The merge above is a chronological feed — posts ordered purely by time. Simple, predictable, what Twitter used to do.

Instagram doesn't do pure chronological anymore. They use a ranking algorithm — every candidate post gets scored by an ML model based on:

Recency              → how recently was it posted?
Relationship         → how often do you interact with this account?
Interest             → do you usually engage with this type of content?
Post type            → video vs photo vs reel
Engagement signals   → how many likes/comments in the first 30 minutes?

The feed you see isn't "most recent 20 posts." It's "the 20 posts the model thinks you're most likely to engage with."
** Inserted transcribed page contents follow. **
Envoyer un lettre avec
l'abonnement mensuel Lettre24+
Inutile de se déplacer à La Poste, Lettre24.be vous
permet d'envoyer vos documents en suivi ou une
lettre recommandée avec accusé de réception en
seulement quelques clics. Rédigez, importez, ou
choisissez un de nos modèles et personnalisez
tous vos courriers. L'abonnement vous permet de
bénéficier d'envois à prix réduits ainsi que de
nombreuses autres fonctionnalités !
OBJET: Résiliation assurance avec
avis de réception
Feed ranking is a separate layer on top of the architecture. The hybrid fan-out system produces a pool of candidate posts. A ranking model then scores and reorders them. In a system design interview, describe the architecture first (fan-out on write + fan-out on read hybrid), then mention ranking as an optional layer on top if asked how Instagram decides what to show.

sequenceDiagram
    participant Bob
    participant FeedService
    participant FeedsTable
    participant FollowersDB
    participant PostsDB

    Bob->>FeedService: open app — give me my feed
    FeedService->>FeedsTable: fetch pre-computed feed for Bob
    FeedsTable-->>FeedService: 20 posts from normal users ✓
    FeedService->>FollowersDB: who are Bob's celebrity follows?
    FollowersDB-->>FeedService: [Kylie, Taylor, Nike ...]
    FeedService->>PostsDB: fetch recent posts from celebrities
    PostsDB-->>FeedService: celebrity posts (cached)
    FeedService-->>Bob: merged + sorted top 20

When to use fan-out on read#

  • Accounts with very high follower counts (celebrities, brands, verified accounts)
  • Systems where write cost at post time must be kept near zero
  • When you can afford slightly higher read latency (offset by caching)
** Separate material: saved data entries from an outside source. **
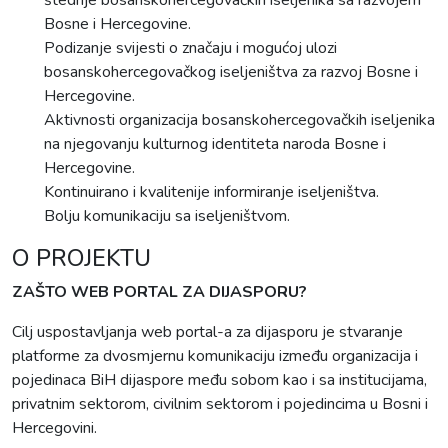
štednje bosanskohercegovačkih iseljenika sa razvojem
Bosne i Hercegovine.
Podizanje svijesti o značaju i mogućoj ulozi
bosanskohercegovačkog iseljeništva za razvoj Bosne i
Hercegovine.
Aktivnosti organizacija bosanskohercegovačkih iseljenika
na njegovanju kulturnog identiteta naroda Bosne i
Hercegovine.
Kontinuirano i kvalitenije informiranje iseljeništva.
Bolju komunikaciju sa iseljeništvom.
O PROJEKTU
ZAŠTO WEB PORTAL ZA DIJASPORU?
Cilj uspostavljanja web portal-a za dijasporu je stvaranje
platforme za dvosmjernu komunikaciju između organizacija i
pojedinaca BiH dijaspore među sobom kao i sa institucijama,
privatnim sektorom, civilnim sektorom i pojedincima u Bosni i
Hercegovini.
Interview framing: "For celebrity accounts I'd use fan-out on read — at 10 million followers, fan-out on write causes a massive DB write spike on every post. Instead I save the post and fetch it live at read time, merging with the pre-computed feed for normal accounts. I'd cache the assembled feed per user for 30-60 seconds to keep read latency acceptable."

The threshold between fan-out on write and fan-out on read is typically around 10,000 followers — but this is a tunable config, not a hard rule. In an interview, mention the threshold exists and that it's configurable based on observed write pressure.